Critics may argue the policy risks protectionism. It could slow adoption of the most advanced tools and raise costs for taxpayers. Supporters counter that unchecked reliance invites subtler forms of control. Data flows, model weights, update mechanisms. All become vectors of influence when concentrated in few hands. The sovereignty test attempts to quantify those vectors before contracts are signed.

Other nations watch closely. France has championed its own champions through Mistral and related ventures. Germany balances export interests with security needs. Smaller states often follow the largest suppliers out of necessity. Poland’s test, if rigorously applied, could offer a template for middle powers seeking room to maneuver between American innovation and Chinese scale.

The timing feels deliberate. Global AI investment races ahead. Geopolitical tensions show no sign of easing. And corporate concentration in foundational models has only intensified. In this environment, passive procurement looks less like efficiency and more like strategic abdication.

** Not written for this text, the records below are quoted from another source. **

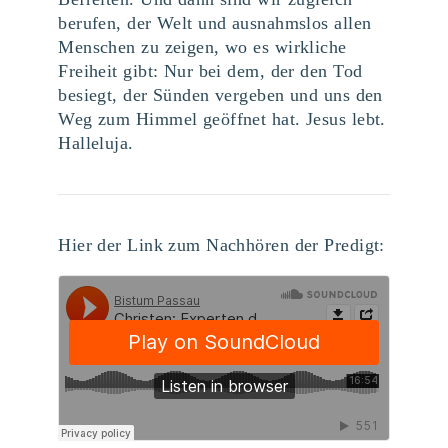
berufen, der Welt und ausnahmslos allen
Menschen zu zeigen, wo es wirkliche
Freiheit gibt: Nur bei dem, der den Tod
besiegt, der Sünden vergeben und uns den
Weg zum Himmel geöffnet hat. Jesus lebt.
Halleluja.
Hier der Link zum Nachhören der Predigt:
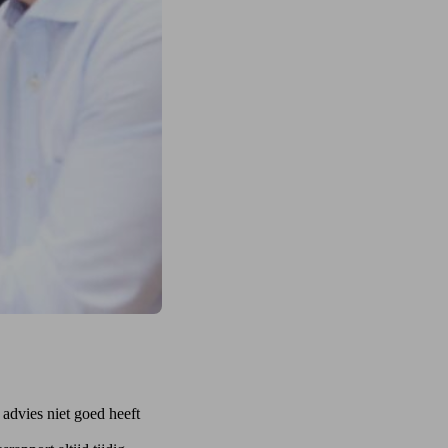
 advies niet goed heeft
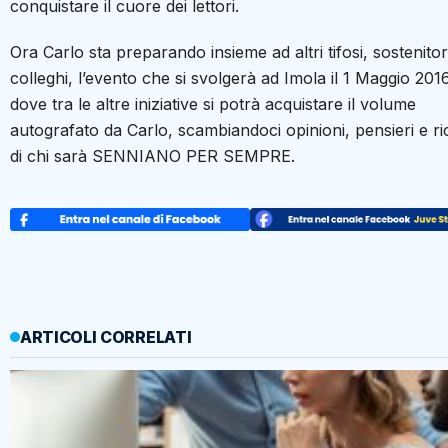
conquistare il cuore dei lettori.
Ora Carlo sta preparando insieme ad altri tifosi, sostenitor
colleghi, l’evento che si svolgerà ad Imola il 1 Maggio 2016
dove tra le altre iniziative si potrà acquistare il volume
autografato da Carlo, scambiandoci opinioni, pensieri e ri
di chi sarà SENNIANO PER SEMPRE.
ARTICOLI CORRELATI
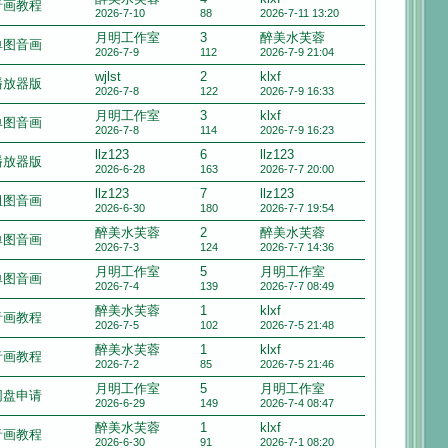
音画教程
2026-7-10
88
2026-7-11 13:20
月明工作室
3
醉美水芙蓉
单图音画
2026-7-9
112
2026-7-9 21:04
wjlst
2
klxf
播放器版
2026-7-8
122
2026-7-9 16:33
月明工作室
3
klxf
单图音画
2026-7-8
114
2026-7-9 16:23
llz123
6
llz123
播放器版
2026-6-28
163
2026-7-7 20:00
llz123
7
llz123
组图音画
2026-6-30
180
2026-7-7 19:54
醉美水芙蓉
2
醉美水芙蓉
单图音画
2026-7-3
124
2026-7-7 14:36
月明工作室
5
月明工作室
单图音画
2026-7-4
139
2026-7-7 08:49
醉美水芙蓉
1
klxf
音画教程
2026-7-5
102
2026-7-5 21:48
醉美水芙蓉
1
klxf
音画教程
2026-7-2
85
2026-7-5 21:46
月明工作室
5
月明工作室
网盘申请
2026-6-29
149
2026-7-4 08:47
醉美水芙蓉
1
klxf
音画教程
2026-6-30
91
2026-7-1 08:20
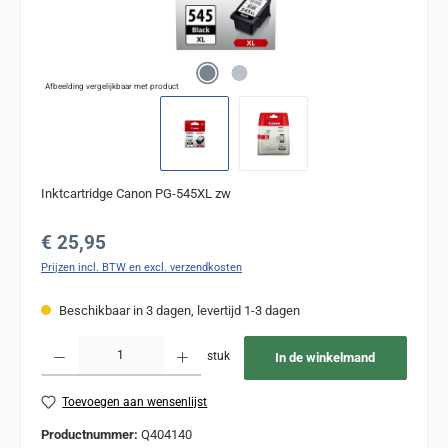
Afbeelding vergelijkbaar met product
Inktcartridge Canon PG-545XL zw
Normale prijs:
€ 25,95
Prijzen incl. BTW en excl. verzendkosten
Beschikbaar in 3 dagen, levertijd 1-3 dagen
Producthoeveelheid: Voer de gewenste hoeveelheid in of gebruik de knoppen om de
stuk
In de winkelmand
Toevoegen aan wensenlijst
Productnummer:
Q404140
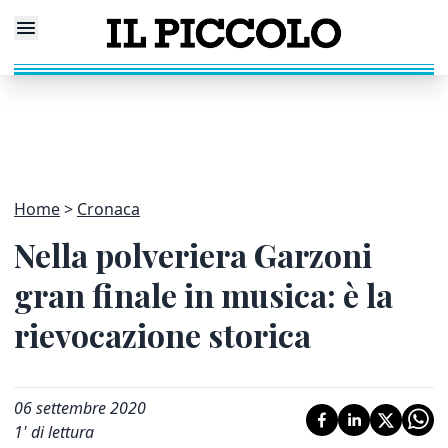
Home
Cronaca
Nella polveriera Garzoni
gran finale in musica: è la
rievocazione storica
06 settembre 2020
1
' di lettura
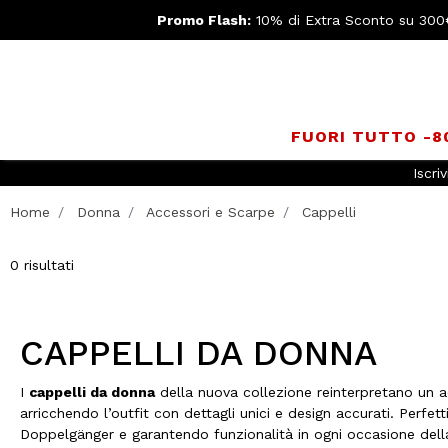
Promo Flash:
10% di Extra Sconto su 300
FUORI TUTTO -
Iscriv
Home
Donna
Accessori e Scarpe
Cappelli
0 risultati
CAPPELLI DA DONNA
I
cappelli da donna
della nuova collezione reinterpretano un a
arricchendo l’outfit con dettagli unici e design accurati. Perfet
Doppelgänger e garantendo funzionalità in ogni occasione dell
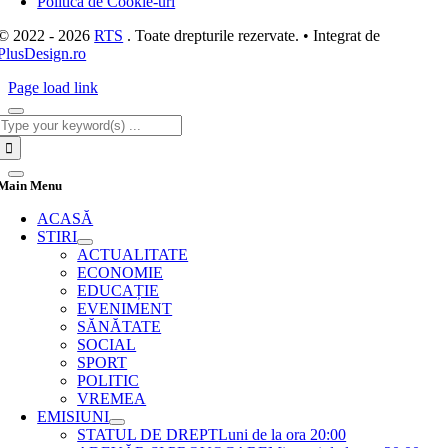
Politică de Cookie-uri
© 2022 - 2026
RTS
. Toate drepturile rezervate. • Integrat de
PlusDesign.ro
Page load link
Cautare...
Main Menu
ACASĂ
STIRI
ACTUALITATE
ECONOMIE
EDUCAȚIE
EVENIMENT
SĂNĂTATE
SOCIAL
SPORT
POLITIC
VREMEA
EMISIUNI
STATUL DE DREPT
Luni de la ora 20:00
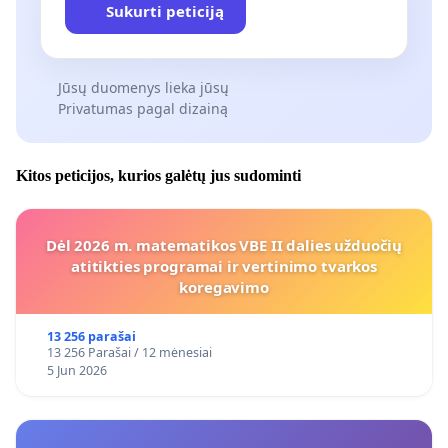
Sukurti peticiją
Jūsų duomenys lieka jūsų
Privatumas pagal dizainą
Kitos peticijos, kurios galėtų jus sudominti
Dėl 2026 m. matematikos VBE II dalies užduočių
atitikties programai ir vertinimo tvarkos
koregavimo
13 256 parašai
13 256 Parašai / 12 mėnesiai
5 Jun 2026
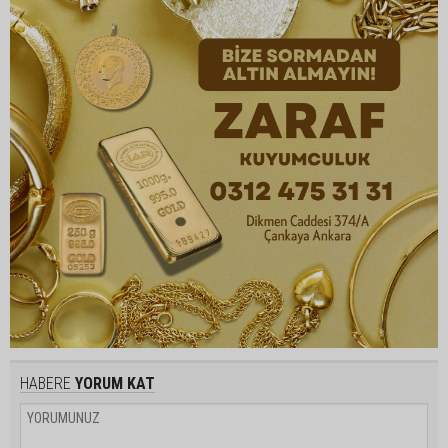
HABERE
YORUM KAT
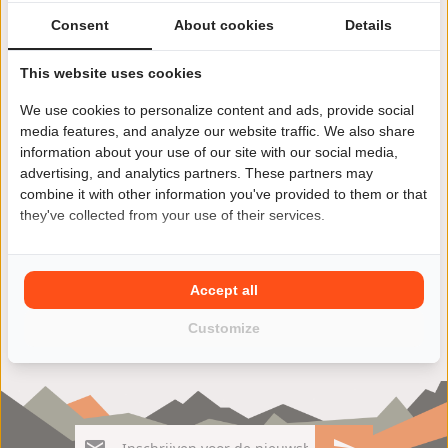
Consent
About cookies
Details
This website uses cookies
We use cookies to personalize content and ads, provide social
Jij wilt een andere motor kopen? Kies je voor een
media features, and analyze our website traffic. We also share
Hyosung GT 650 S dan ben je niet alleen verzekerd van
information about your use of our site with our social media,
kwaliteit maar ook van veel rijplezier. Vind jouw Hyosung
advertising, and analytics partners. These partners may
GT 650 S motoroccasion eenvoudig en snel in ons ruime
combine it with other information you've provided to them or that
aanbod van zowel particulieren als ook motorzaken.
they've collected from your use of their services.
Accept all
Customize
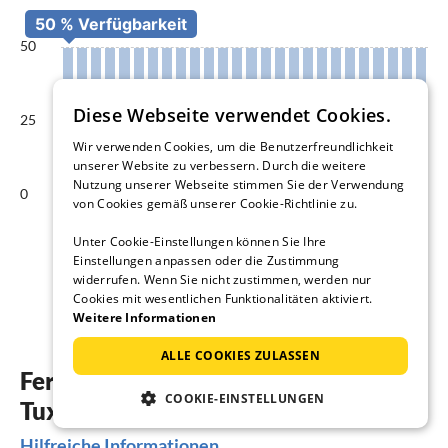
50
Diese Webseite verwendet Cookies.
25
Wir verwenden Cookies, um die Benutzerfreundlichkeit
unserer Website zu verbessern. Durch die weitere
Nutzung unserer Webseite stimmen Sie der Verwendung
0
von Cookies gemäß unserer Cookie-Richtlinie zu.
Jan
Unter Cookie-Einstellungen können Sie Ihre
Einstellungen anpassen oder die Zustimmung
Verfügbare Unterkünfte in %
widerrufen. Wenn Sie nicht zustimmen, werden nur
Cookies mit wesentlichen Funktionalitäten aktiviert.
Weitere Informationen
ALLE COOKIES ZULASSEN
Ferienhäuser & Ferienwohnungen in
COOKIE-EINSTELLUNGEN
Tux
Hilfreiche Informationen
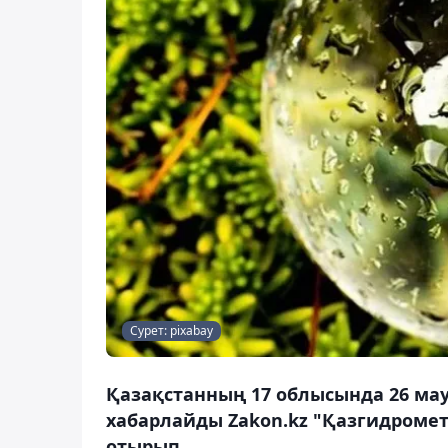
Сурет: pixabay
Қазақстанның 17 облысында 26 ма
хабарлайды Zakon.kz "Қазгидромет
отырып.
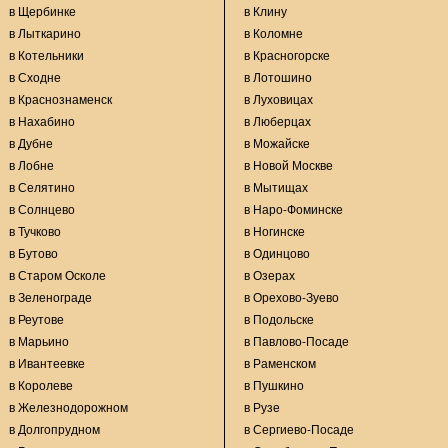
в Щербинке
в Клину
в Лыткарино
в Коломне
в Котельники
в Красногорске
в Сходне
в Лотошино
в Краснознаменск
в Луховицах
в Нахабино
в Люберцах
в Дубне
в Можайске
в Лобне
в Новой Москве
в Селятино
в Мытищах
в Солнцево
в Наро-Фоминске
в Тучково
в Ногинске
в Бутово
в Одинцово
в Старом Осколе
в Озерах
в Зеленограде
в Орехово-Зуево
в Реутове
в Подольске
в Марьино
в Павлово-Посаде
в Ивантеевке
в Раменском
в Королеве
в Пушкино
в Железнодорожном
в Рузе
в Долгопрудном
в Сергиево-Посаде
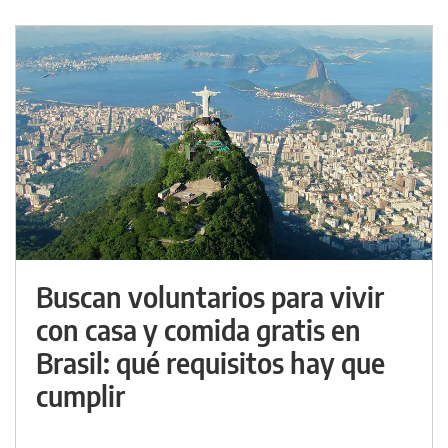
Buscan voluntarios para vivir
con casa y comida gratis en
Brasil: qué requisitos hay que
cumplir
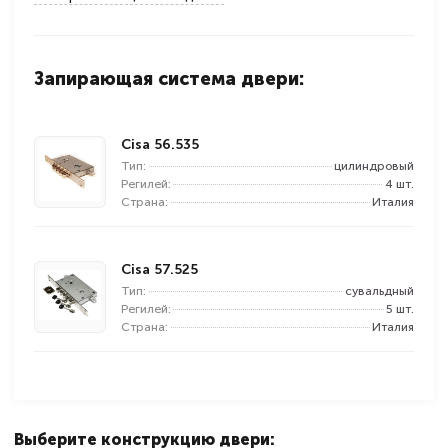
Запирающая система двери:
Cisa 56.535
Тип:
цилиндровый
Регилей:
4 шт.
Страна:
Италия
Cisa 57.525
Тип:
сувальдный
Регилей:
5 шт.
Страна:
Италия
Выберите конструкцию двери:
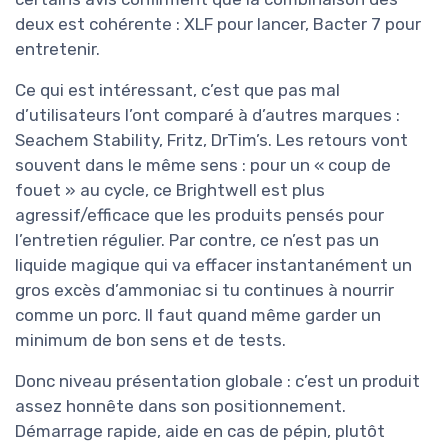
deux est cohérente : XLF pour lancer, Bacter 7 pour
entretenir.
Ce qui est intéressant, c’est que pas mal
d’utilisateurs l’ont comparé à d’autres marques :
Seachem Stability, Fritz, DrTim’s. Les retours vont
souvent dans le même sens : pour un « coup de
fouet » au cycle, ce Brightwell est plus
agressif/efficace que les produits pensés pour
l’entretien régulier. Par contre, ce n’est pas un
liquide magique qui va effacer instantanément un
gros excès d’ammoniac si tu continues à nourrir
comme un porc. Il faut quand même garder un
minimum de bon sens et de tests.
Donc niveau présentation globale : c’est un produit
assez honnête dans son positionnement.
Démarrage rapide, aide en cas de pépin, plutôt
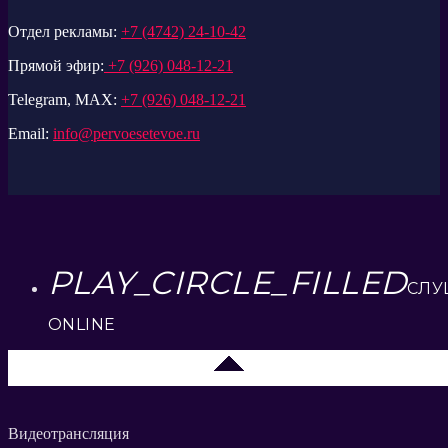
Отдел рекламы:
+7 (4742) 24-10-42
Прямой эфир:
+7 (926) 048-12-21
Telegram, MAX:
+7 (926) 048-12-21
Email:
info@pervoesetevoe.ru
PLAY_CIRCLE_FILLED
СЛУ
ONLINE
Елец 89.3 FM
Видеотрансляция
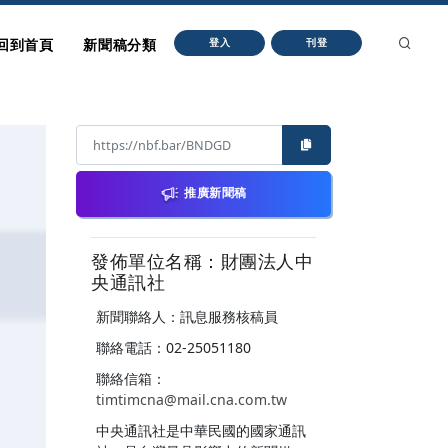
回到首頁
新聞稿分類
登入
刊登
推廣新聞稿
發佈單位名稱：財團法人中
央通訊社
新聞聯絡人：訊息服務核稿員
聯絡電話：02-25051180
聯絡信箱：
timtimcna@mail.cna.com.tw
中央通訊社是中華民國的國家通訊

Tusk did not promise quick victories. He framed the task as long and structural. Annual reports will keep the issue visible. The sovereignty test will force explicit trade-offs in tender documents. Over time those requirements may stimulate local suppliers, encourage European collaboration and alter vendor behavior.

Success remains uncertain. Technical gaps cannot close overnight. International alliances matter. Poland maintains close defense ties with the United States, including recent Microsoft commitments to expand cloud and AI capacity in the country. Balancing such partnerships with sovereignty goals will require nuance. Yet the direction is set. Warsaw no longer treats technology choice as neutral commerce. It treats it as a matter of statecraft.

And that shift may prove the most lasting outcome of Tusk’s Sopot remarks. Governments across the continent face similar calculations. Poland has chosen to test its options openly. The reports will show whether the test delivers results or merely documents the difficulty of the task.